Romano, Ponti aveva portato in Umbria una ventata di novità in una terra baciata dall’eredità della grande arte rinascimentale, ma poco aperta al contemporaneo
“Ci troveremo a dire, e a rimpiangere, che i nostri tempi erano molto più felici di questi. Perché eravamo più forti, perché eravamo più giovani”. Si concludeva così l’articolo che pochi giorni fa Vittorio Sgarbi dedicava ad Antonio Carlo Ponti su “Io Donna” del Corriere della Sera. Era un piccolo elzeviro dedicato al suo amico, alle comuni amicizie e passioni culturali. Ma oggi i toni – “eravamo più giovani” – risuonano come tristemente premonitori: perché Ponti è morto ieri all’età di 87 anni. “Un uomo di lettura e di scrittura”, scriveva ancora il Sgarbi, che ora ci autorizza a rilanciare le sue parole per commemorare l’amico – “(dice di essere di Bevagna, ‘quel pezzetto in Valle Umbra che i Tedeschi chiamerebbero Heimat, piccola patria: fatta di memorie, di genealogie, di lingua, di altare, di sangue, di tombe e di suolo)’”. E in poche righe riesce a compendiare con efficacia l’identità dell’intellettuale.

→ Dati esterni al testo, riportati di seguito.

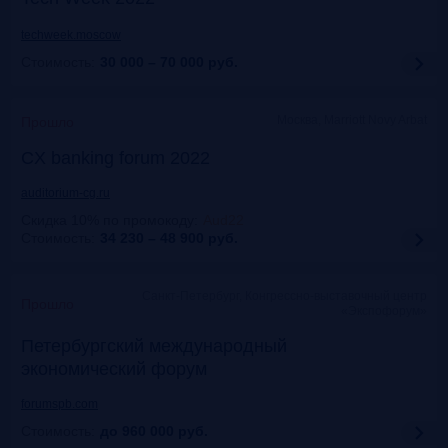
techweek.moscow
Стоимость:
30 000 – 70 000
руб.
Москва, Marriott Novy Arbat
Прошло
CX banking forum 2022
auditorium-cg.ru
Скидка 10% по промокоду
:
Aud22
Стоимость:
34 230 – 48 900
руб.
Санкт-Петербург, Конгрессно-выставочный центр
Прошло
«Экспофорум»
Петербургский международный
экономический форум
forumspb.com
Стоимость:
до 960 000
руб.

Era un vero signore, nel senso che direi ottocentesco del termine. Elegante, senza formalismi. Cordiale e aperto al prossimo, come di coloro che non sentono la necessità di rimarcare la propria profonda cultura e padronanza del mondo. Lo conobbi giovanissimo, e lui – assieme a Massimo Duranti, cosa rara fra critici troppo autoreferenziali – mi concesse l’onore, per un inesperto curatore, di tributare il primo, piccolo ma significativo, omaggio all’appena scomparso Piero Dorazio. Era romano, Ponti, ma era arrivato in Umbria portando una ventata di novità in una terra baciata dall’eredità della grande arte rinascimentale, ma ben poco aperta al contemporaneo. Fu il primo direttore del Corriere dell’Umbria, il primo giornale tutto umbro. Curatore di oltre 150 mostre, fra cui la lunga serie di collettive In Chartis Mevanie, la cui ultima edizione si è appena conclusa. E il ciclo Terra di Maestri. Artisti umbri del Novecento (Spello, Villa Fidelia, 2002-2007).
“Quella terra se la porta dentro, è in ogni sua parola, nel suo accento, nella sua camminata, giorno per giorno”, scriveva ancora Sgarbi, riferendosi all’Umbria di Antonio Carlo. “Davanti ha un drappello di amici cui scrive anche quando non ci sono più, e anche se sono lontani come me. Siamo il suo patrimonio, ci parla, ci evoca, ci interpella, in un diario intimo e insieme pubblico”.